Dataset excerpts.
════════════════

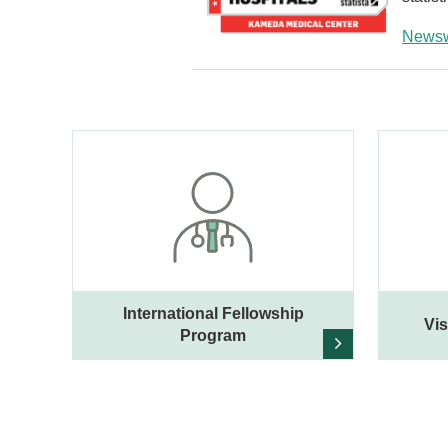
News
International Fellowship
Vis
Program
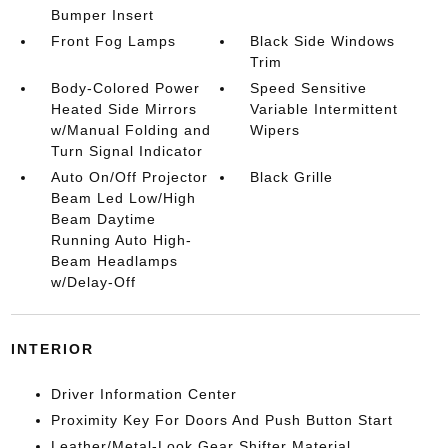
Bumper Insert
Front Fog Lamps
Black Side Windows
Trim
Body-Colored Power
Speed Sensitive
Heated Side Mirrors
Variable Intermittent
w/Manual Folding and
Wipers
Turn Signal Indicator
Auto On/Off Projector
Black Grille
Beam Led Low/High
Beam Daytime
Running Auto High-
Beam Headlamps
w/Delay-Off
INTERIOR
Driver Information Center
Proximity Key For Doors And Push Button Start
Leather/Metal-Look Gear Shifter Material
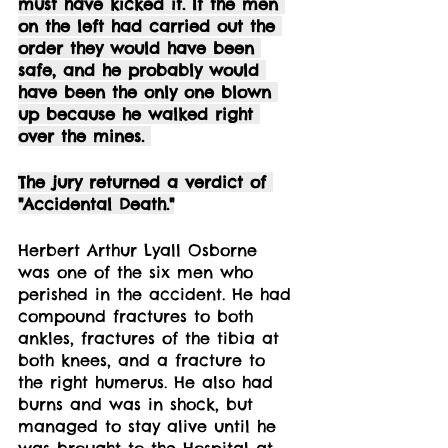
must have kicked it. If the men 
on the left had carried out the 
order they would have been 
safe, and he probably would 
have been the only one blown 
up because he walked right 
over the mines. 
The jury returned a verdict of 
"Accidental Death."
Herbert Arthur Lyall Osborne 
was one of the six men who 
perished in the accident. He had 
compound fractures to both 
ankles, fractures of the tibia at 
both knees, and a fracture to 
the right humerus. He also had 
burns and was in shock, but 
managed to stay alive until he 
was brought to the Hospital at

════════════════

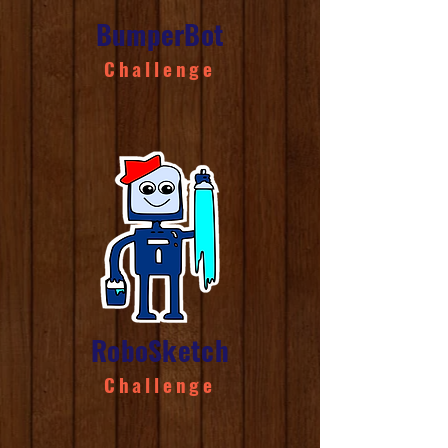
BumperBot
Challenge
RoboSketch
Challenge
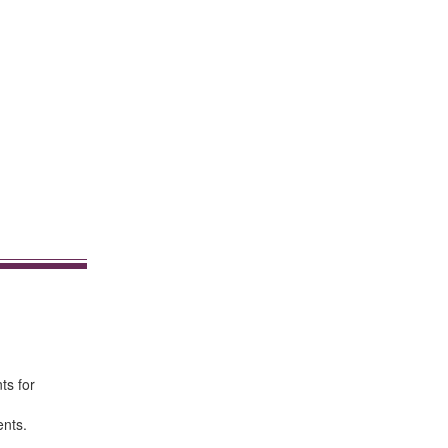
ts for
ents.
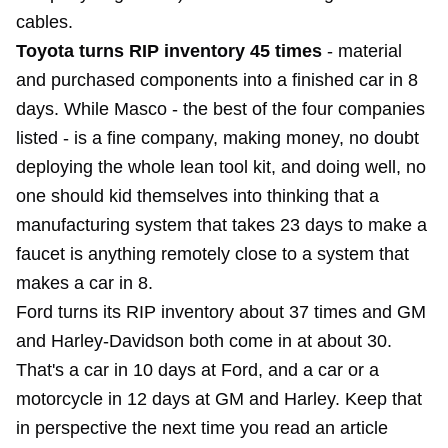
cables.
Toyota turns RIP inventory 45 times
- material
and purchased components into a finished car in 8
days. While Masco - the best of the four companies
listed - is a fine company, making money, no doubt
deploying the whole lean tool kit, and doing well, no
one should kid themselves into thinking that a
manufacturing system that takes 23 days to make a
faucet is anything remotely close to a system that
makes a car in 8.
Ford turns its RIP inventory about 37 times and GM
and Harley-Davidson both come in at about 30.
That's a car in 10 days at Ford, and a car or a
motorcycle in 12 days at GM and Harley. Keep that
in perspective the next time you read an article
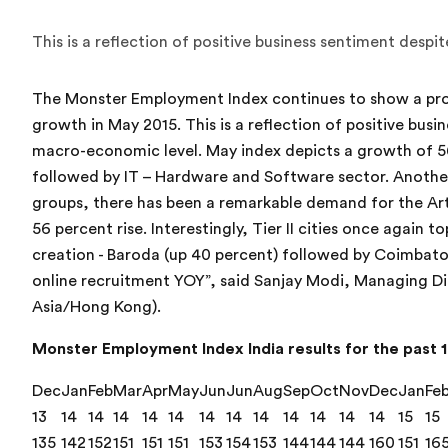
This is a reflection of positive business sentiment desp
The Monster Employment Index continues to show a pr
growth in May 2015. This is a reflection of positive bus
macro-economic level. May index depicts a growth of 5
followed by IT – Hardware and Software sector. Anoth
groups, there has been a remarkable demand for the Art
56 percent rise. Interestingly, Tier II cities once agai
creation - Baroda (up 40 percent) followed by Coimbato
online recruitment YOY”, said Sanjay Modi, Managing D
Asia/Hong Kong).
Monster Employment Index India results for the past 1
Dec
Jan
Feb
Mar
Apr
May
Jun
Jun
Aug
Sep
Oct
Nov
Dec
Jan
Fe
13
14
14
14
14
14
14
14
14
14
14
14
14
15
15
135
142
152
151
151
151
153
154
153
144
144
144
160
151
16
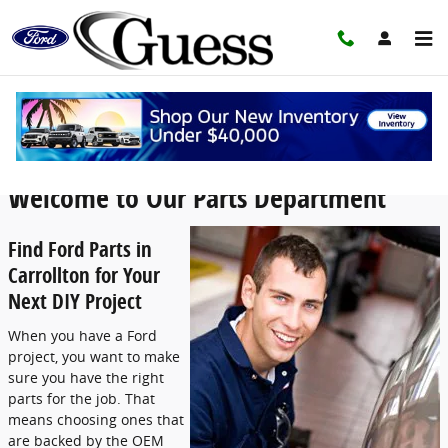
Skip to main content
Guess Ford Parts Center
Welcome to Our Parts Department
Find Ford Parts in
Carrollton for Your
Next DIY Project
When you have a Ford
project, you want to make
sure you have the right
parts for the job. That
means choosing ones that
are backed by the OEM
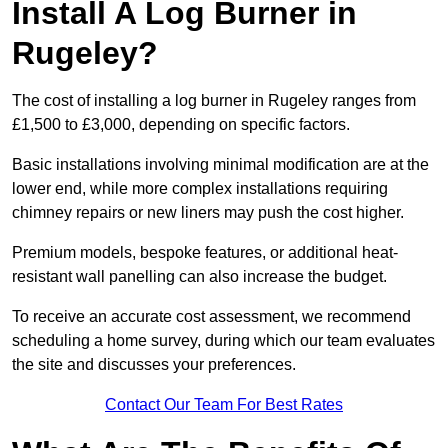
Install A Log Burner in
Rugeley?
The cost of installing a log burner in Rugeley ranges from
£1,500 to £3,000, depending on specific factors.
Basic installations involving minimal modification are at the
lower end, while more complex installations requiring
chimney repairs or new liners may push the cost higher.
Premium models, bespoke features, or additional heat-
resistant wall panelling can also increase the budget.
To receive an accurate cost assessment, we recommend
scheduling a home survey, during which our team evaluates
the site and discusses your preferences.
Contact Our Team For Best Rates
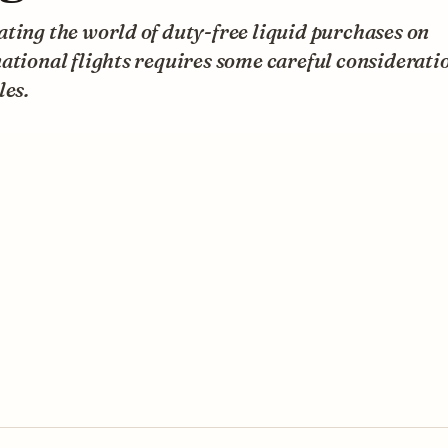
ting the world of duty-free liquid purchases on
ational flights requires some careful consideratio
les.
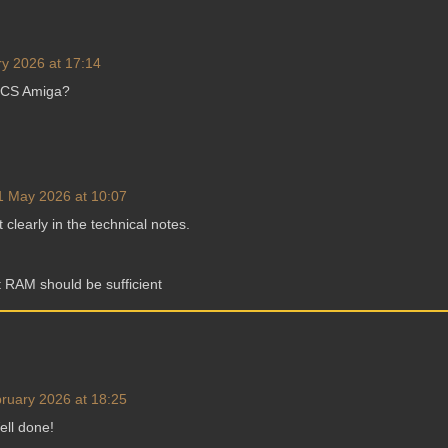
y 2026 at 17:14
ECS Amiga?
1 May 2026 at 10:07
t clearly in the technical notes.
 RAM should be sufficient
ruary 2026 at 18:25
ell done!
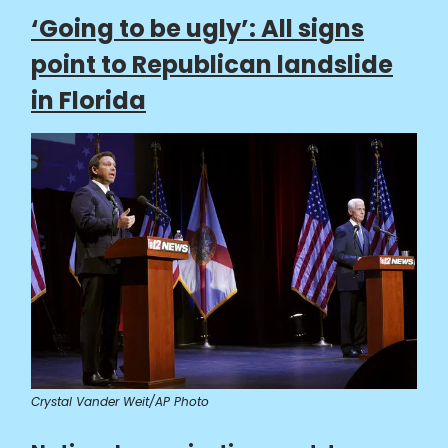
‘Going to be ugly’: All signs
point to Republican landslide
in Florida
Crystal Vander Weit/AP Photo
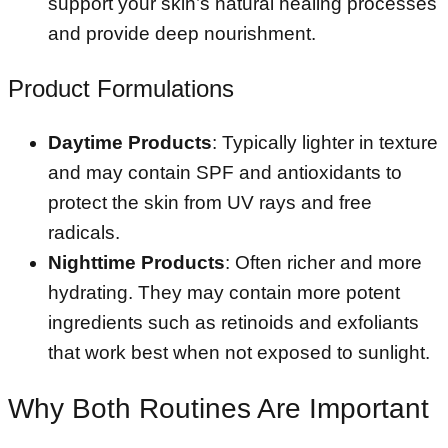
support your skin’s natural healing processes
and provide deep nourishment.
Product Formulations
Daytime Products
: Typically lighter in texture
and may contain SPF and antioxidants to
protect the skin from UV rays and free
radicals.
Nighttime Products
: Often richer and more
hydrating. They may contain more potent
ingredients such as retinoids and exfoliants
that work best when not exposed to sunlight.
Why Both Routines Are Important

════════════════

Problem.
Could you filter the entries above for lines holding the string "also" and copy them?

Exercise output.
the right humerus. He also had 
resistant wall panelling can also increase the budget.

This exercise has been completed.